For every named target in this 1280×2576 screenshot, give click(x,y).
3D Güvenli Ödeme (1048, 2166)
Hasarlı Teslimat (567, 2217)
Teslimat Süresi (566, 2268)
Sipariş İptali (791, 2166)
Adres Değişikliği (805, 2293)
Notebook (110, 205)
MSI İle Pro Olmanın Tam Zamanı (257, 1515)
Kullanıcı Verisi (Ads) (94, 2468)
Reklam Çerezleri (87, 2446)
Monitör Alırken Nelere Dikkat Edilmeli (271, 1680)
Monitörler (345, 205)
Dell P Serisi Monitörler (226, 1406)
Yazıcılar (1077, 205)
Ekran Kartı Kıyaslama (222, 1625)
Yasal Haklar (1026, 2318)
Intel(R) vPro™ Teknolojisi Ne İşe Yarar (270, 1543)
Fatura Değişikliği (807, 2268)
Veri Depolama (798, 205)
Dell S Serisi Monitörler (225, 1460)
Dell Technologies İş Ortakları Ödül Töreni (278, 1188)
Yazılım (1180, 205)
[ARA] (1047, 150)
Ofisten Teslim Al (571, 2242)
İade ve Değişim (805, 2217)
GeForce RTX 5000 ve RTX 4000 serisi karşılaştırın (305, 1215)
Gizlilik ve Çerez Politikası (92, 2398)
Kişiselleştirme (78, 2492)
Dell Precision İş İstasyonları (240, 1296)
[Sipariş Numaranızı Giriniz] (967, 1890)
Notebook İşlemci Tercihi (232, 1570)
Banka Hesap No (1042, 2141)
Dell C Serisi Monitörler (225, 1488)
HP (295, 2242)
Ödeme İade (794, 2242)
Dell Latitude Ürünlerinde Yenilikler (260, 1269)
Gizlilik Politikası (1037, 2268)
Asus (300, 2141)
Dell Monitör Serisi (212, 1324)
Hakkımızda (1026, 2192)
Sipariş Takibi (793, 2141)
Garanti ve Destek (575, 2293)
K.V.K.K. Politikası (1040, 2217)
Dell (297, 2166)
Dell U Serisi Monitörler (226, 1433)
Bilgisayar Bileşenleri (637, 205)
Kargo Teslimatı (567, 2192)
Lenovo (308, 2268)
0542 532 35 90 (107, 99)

YOUR INSTRUCTIONS →
Your task is to repeat the entries exactly.

SOLUTION FOR THIS PROBLEM →
For every named target in this 1280×2576 screenshot, give click(x,y).
3D Güvenli Ödeme (1048, 2166)
Hasarlı Teslimat (567, 2217)
Teslimat Süresi (566, 2268)
Sipariş İptali (791, 2166)
Adres Değişikliği (805, 2293)
Notebook (110, 205)
MSI İle Pro Olmanın Tam Zamanı (257, 1515)
Kullanıcı Verisi (Ads) (94, 2468)
Reklam Çerezleri (87, 2446)
Monitör Alırken Nelere Dikkat Edilmeli (271, 1680)
Monitörler (345, 205)
Dell P Serisi Monitörler (226, 1406)
Yazıcılar (1077, 205)
Ekran Kartı Kıyaslama (222, 1625)
Yasal Haklar (1026, 2318)
Intel(R) vPro™ Teknolojisi Ne İşe Yarar (270, 1543)
Fatura Değişikliği (807, 2268)
Veri Depolama (798, 205)
Dell S Serisi Monitörler (225, 1460)
Dell Technologies İş Ortakları Ödül Töreni (278, 1188)
Yazılım (1180, 205)
[ARA] (1047, 150)
Ofisten Teslim Al (571, 2242)
İade ve Değişim (805, 2217)
GeForce RTX 5000 ve RTX 4000 serisi karşılaştırın (305, 1215)
Gizlilik ve Çerez Politikası (92, 2398)
Kişiselleştirme (78, 2492)
Dell Precision İş İstasyonları (240, 1296)
[Sipariş Numaranızı Giriniz] (967, 1890)
Notebook İşlemci Tercihi (232, 1570)
Banka Hesap No (1042, 2141)
Dell C Serisi Monitörler (225, 1488)
HP (295, 2242)
Ödeme İade (794, 2242)
Dell Latitude Ürünlerinde Yenilikler (260, 1269)
Gizlilik Politikası (1037, 2268)
Asus (300, 2141)
Dell Monitör Serisi (212, 1324)
Hakkımızda (1026, 2192)
Sipariş Takibi (793, 2141)
Garanti ve Destek (575, 2293)
K.V.K.K. Politikası (1040, 2217)
Dell (297, 2166)
Dell U Serisi Monitörler (226, 1433)
Bilgisayar Bileşenleri (637, 205)
Kargo Teslimatı (567, 2192)
Lenovo (308, 2268)
0542 532 35 90 (107, 99)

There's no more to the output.